Un dialogue technique nécessaire
L’immeuble Arambo s’apprête à vivre au rythme des institutions de Bretton Woods. Arrivés tout droit de Washington, les économistes du FMI entament une mission dite de « Staff Visit ». Contrairement aux consultations rituelles de l’Article IV ou aux missions d’audit liées à un programme de financement, ce déplacement s’inscrit dans un cadre strictement informel et technique. L’objectif est d’établir un diagnostic précis de la santé financière du pays en passant au crible les politiques budgétaires et monétaires, tout en évaluant les réformes structurelles engagées.

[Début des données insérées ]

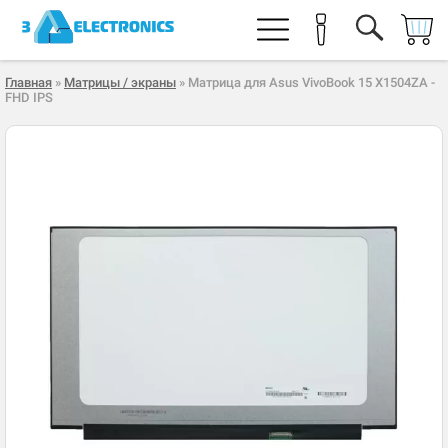
Главная
»
Матрицы / экраны
» Матрица для Asus VivoBook 15 X1504ZA -
FHD IPS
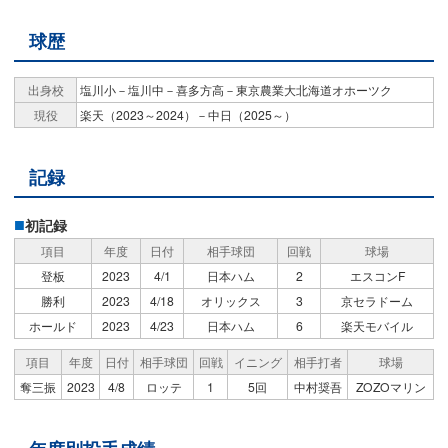
球歴
出身校
塩川小－塩川中－喜多方高－東京農業大北海道オホーツク
現役
楽天（2023～2024）－中日（2025～）
記録
初記録
項目
年度
日付
相手球団
回戦
球場
登板
2023
4/1
日本ハム
2
エスコンF
勝利
2023
4/18
オリックス
3
京セラドーム
ホールド
2023
4/23
日本ハム
6
楽天モバイル
項目
年度
日付
相手球団
回戦
イニング
相手打者
球場
奪三振
2023
4/8
ロッテ
1
5回
中村奨吾
ZOZOマリン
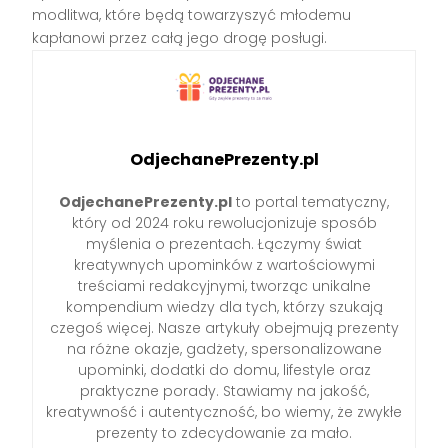
modlitwa, które będą towarzyszyć młodemu
kapłanowi przez całą jego drogę posługi.
OdjechanePrezenty.pl
OdjechanePrezenty.pl
to portal tematyczny,
który od 2024 roku rewolucjonizuje sposób
myślenia o prezentach. Łączymy świat
kreatywnych upominków z wartościowymi
treściami redakcyjnymi, tworząc unikalne
kompendium wiedzy dla tych, którzy szukają
czegoś więcej. Nasze artykuły obejmują prezenty
na różne okazje, gadżety, spersonalizowane
upominki, dodatki do domu, lifestyle oraz
praktyczne porady. Stawiamy na jakość,
kreatywność i autentyczność, bo wiemy, że zwykłe
prezenty to zdecydowanie za mało.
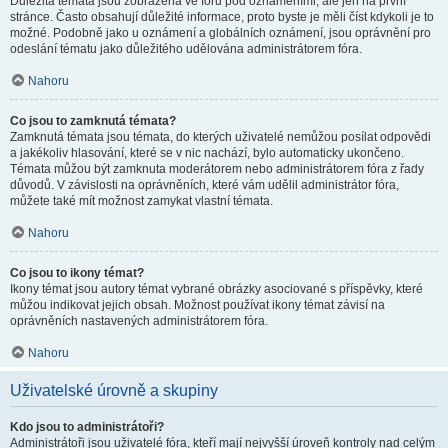
Důležitá témata jsou zobrazena ve fóru pod oznámeními, ale jen na první
stránce. Často obsahují důležité informace, proto byste je měli číst kdykoli je to
možné. Podobně jako u oznámení a globálních oznámení, jsou oprávnění pro
odeslání tématu jako důležitého udělována administrátorem fóra.
Nahoru
Co jsou to zamknutá témata?
Zamknutá témata jsou témata, do kterých uživatelé nemůžou posílat odpovědi
a jakékoliv hlasování, které se v nic nachází, bylo automaticky ukončeno.
Témata můžou být zamknuta moderátorem nebo administrátorem fóra z řady
důvodů. V závislosti na oprávněních, které vám udělil administrátor fóra,
můžete také mít možnost zamykat vlastní témata.
Nahoru
Co jsou to ikony témat?
Ikony témat jsou autory témat vybrané obrázky asociované s příspěvky, které
můžou indikovat jejich obsah. Možnost používat ikony témat závisí na
oprávněních nastavených administrátorem fóra.
Nahoru
Uživatelské úrovně a skupiny
Kdo jsou to administrátoři?
Administrátoři jsou uživatelé fóra, kteří mají nejvyšší úroveň kontroly nad celým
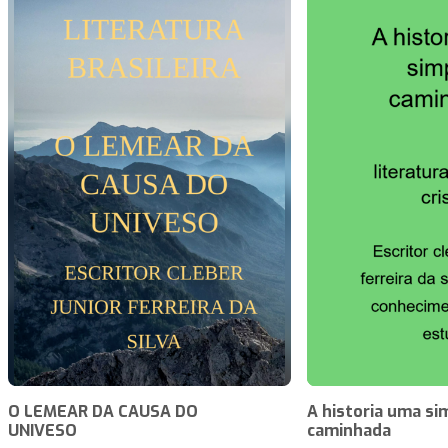
O LEMEAR DA CAUSA DO
A historia uma si
UNIVESO
caminhada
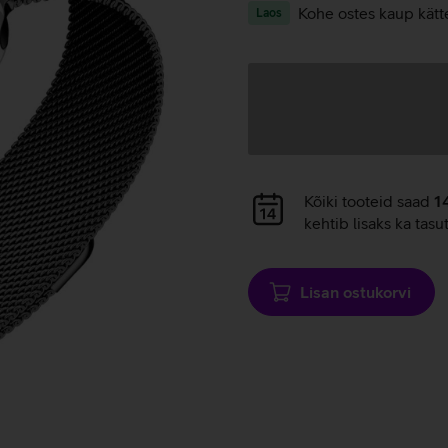
Kohe ostes kaup kätt
Laos
Andmete
laadimine
Andmete
Kõiki tooteid saad
1
laadimine
kehtib lisaks ka tasu
Lisan ostukorvi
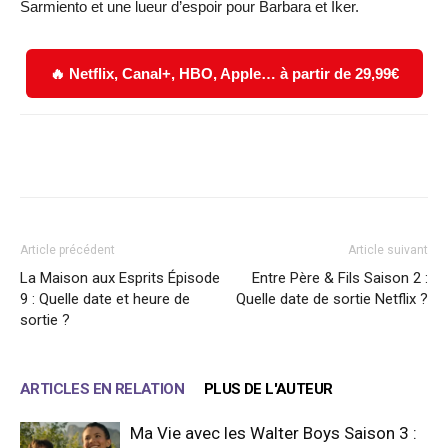
Sarmiento et une lueur d’espoir pour Barbara et Iker.
🔥 Netflix, Canal+, HBO, Apple… à partir de 29,99€
Facebook
X
WhatsApp
Email
Article précédent
Article suivant
La Maison aux Esprits Épisode
Entre Père & Fils Saison 2 :
9 : Quelle date et heure de
Quelle date de sortie Netflix ?
sortie ?
ARTICLES EN RELATION
PLUS DE L'AUTEUR
Ma Vie avec les Walter Boys Saison 3 :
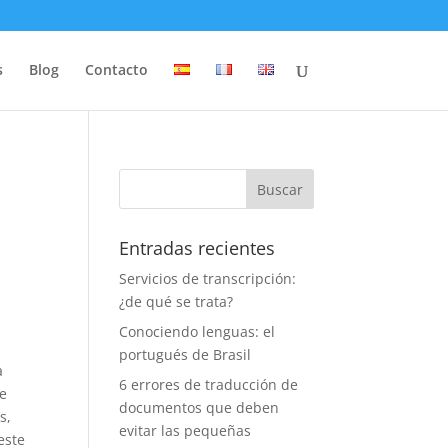
s
Blog
Contacto
Entradas recientes
Servicios de transcripción:
¿de qué se trata?
Conociendo lenguas: el
portugués de Brasil
a
6 errores de traducción de
de
documentos que deben
s,
evitar las pequeñas
este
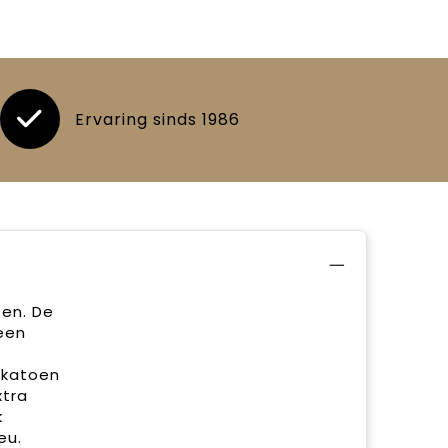
Ervaring sinds 1986
en. De
een
 katoen
xtra
k
eu.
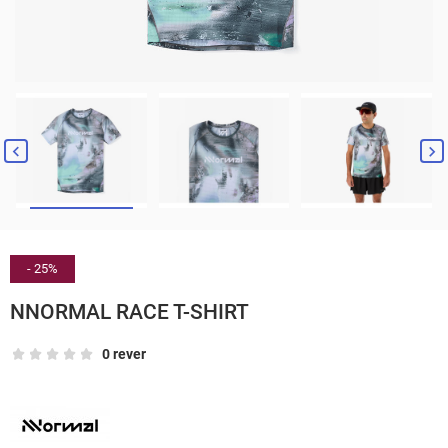


- 25%
NNORMAL RACE T-SHIRT
0 rever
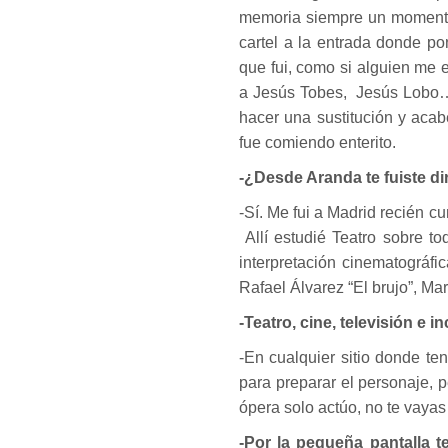
memoria siempre un momento 
cartel a la entrada donde po
que fui, como si alguien me e
a Jesús Tobes, Jesús Lobo….
hacer una sustitución y aca
fue comiendo enterito.
-¿Desde Aranda te fuiste di
-Sí. Me fui a Madrid recién 
Allí estudié Teatro sobre t
interpretación cinematográf
Rafael Álvarez “El brujo”, M
-Teatro, cine, televisión 
-En cualquier sitio donde te
para preparar el personaje, 
ópera solo actúo, no te vayas a
-Por la pequeña pantalla t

Cette visite ne doit rien au hasard. En janvier dernier, Thierry Minko, successeur d’Henri-Claude Oyima à la tête du ministère de l’Économie, avait affiché ses ambitions en annonçant que le gouvernement solliciterait l’appui du FMI pour soutenir son nouveau programme de croissance économique. Si cette mission ne débouchera sur aucun accord formel ni sur une décision du Conseil d’administration à court terme, elle constitue le sas de sécurité indispensable avant des négociations plus musclées. Pour les deux parties, il s’agit de maintenir un dialogue de haut niveau, de clarifier les indicateurs macroéconomiques et de préparer le terrain pour une future mission officielle qui pourrait sceller un accord de financement.
Toutefois, si l’exécutif met en avant la recherche d’un soutien à la croissance, ce discours peine à convaincre l’ensemble de la sphère économique. Pour de nombreux observateurs avertis, la communication gouvernementale masquerait une réalité beaucoup plus contraignante. Derrière l’éventualité d’un accord avec l’institution de Washington se dessinerait plutôt le contour d’un plan d’ajustement.
Une telle perspective impliquerait, à terme, la mise en œuvre d’une politique d’austérité marquée par une compression drastique des dépenses publiques. Ce tour de vis budgétaire viserait prioritairement la réduction des subventions étatiques afin de dégager les marges nécessaires au service de la dette. L’enjeu, loin d’une simple relance, serait avant tout de ramener de force les agrégats macroéconomiques vers les standards internationaux, au risque de peser lourdement sur le pouvoir d’achat et la demande intérieure. Les seules bonnes nouvelles : l’amélioration de la gouvernance et l’augmentation des recettes de l’État.
Vers un futur programme de coopération ?
Pour l’heure, le Gabon n’est lié à aucun programme actif avec le Fonds. Cependant, cette immersion technique des experts de Washington suggère que les discussions pour un futur partenariat s’accélèrent. En coulisses, la mission permettra de lever les zones d’ombre techniques qui pourraient freiner une future revue de programme. Dans un contexte où la crédibilité de la signature du Gabon sur les marchés internationaux est scrutée, ce tête-à-tête avec les émissaires de Washington est un signal fort envoyé aux investisseurs.
Des indicateurs sous haute tension
L’urgence de cette visite se lit également dans les chiffres récents de la santé financière du pays. À fin octobre 2025, les arriérés de la dette ont atteint 443,6 milliards FCFA, marquant une hausse préoccupante de plus de 174 milliards FCFA par rapport à décembre 2024.
Libreville a multiplié ces derniers mois les incursions sur le marché financier de la CEMAC, accentuant la dépendance du Trésor gabonais à ce canal de financement. Sur l’encours de la dette intérieure, qui s’élevait à 4 391,9 milliards FCFA à fin octobre 2025, plus de 3 200 milliards proviennent de créanciers régionaux. Le Gabon a d’ailleurs franchi en 2024 la « ligne rouge » communautaire avec une dette publique estimée à 72,5 % du PIB, dépassant le critère de convergence fixé à 70 %. Selon les projections de la Banque mondiale, cette trajectoire pourrait porter le taux d’endettement à 86,1 % du PIB d’ici 2027.